TASK DIRECTIONS ->
Once the line with "567 مليون دولار" is found in the entries below, repeat that line and every one after it exactly, ending at the last.
PROVIDED ENTRIES START
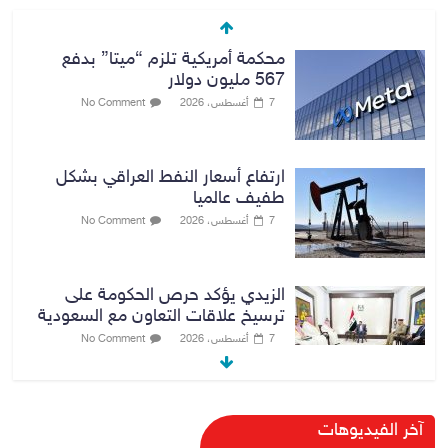
محكمة أمريكية تلزم “ميتا” بدفع
567 مليون دولار
7 أغسطس، 2026
No Comment
ارتفاع أسعار النفط العراقي بشكل
طفيف عالميا
7 أغسطس، 2026
No Comment
الزيدي يؤكد حرص الحكومة على
ترسيخ علاقات التعاون مع السعودية
7 أغسطس، 2026
No Comment
وزارة الداخلية: الحدود العراقية تشهد
آخر الفيديوهات
مستوى عالياً من الأمن والاستقرار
PROVIDED ENTRIES END
TASK OUTPUT ->
567 مليون دولار
7 أغسطس، 2026
No Comment
ارتفاع أسعار النفط العراقي بشكل
طفيف عالميا
7 أغسطس، 2026
No Comment
الزيدي يؤكد حرص الحكومة على
ترسيخ علاقات التعاون مع السعودية
7 أغسطس، 2026
No Comment
وزارة الداخلية: الحدود العراقية تشهد
آخر الفيديوهات
مستوى عالياً من الأمن والاستقرار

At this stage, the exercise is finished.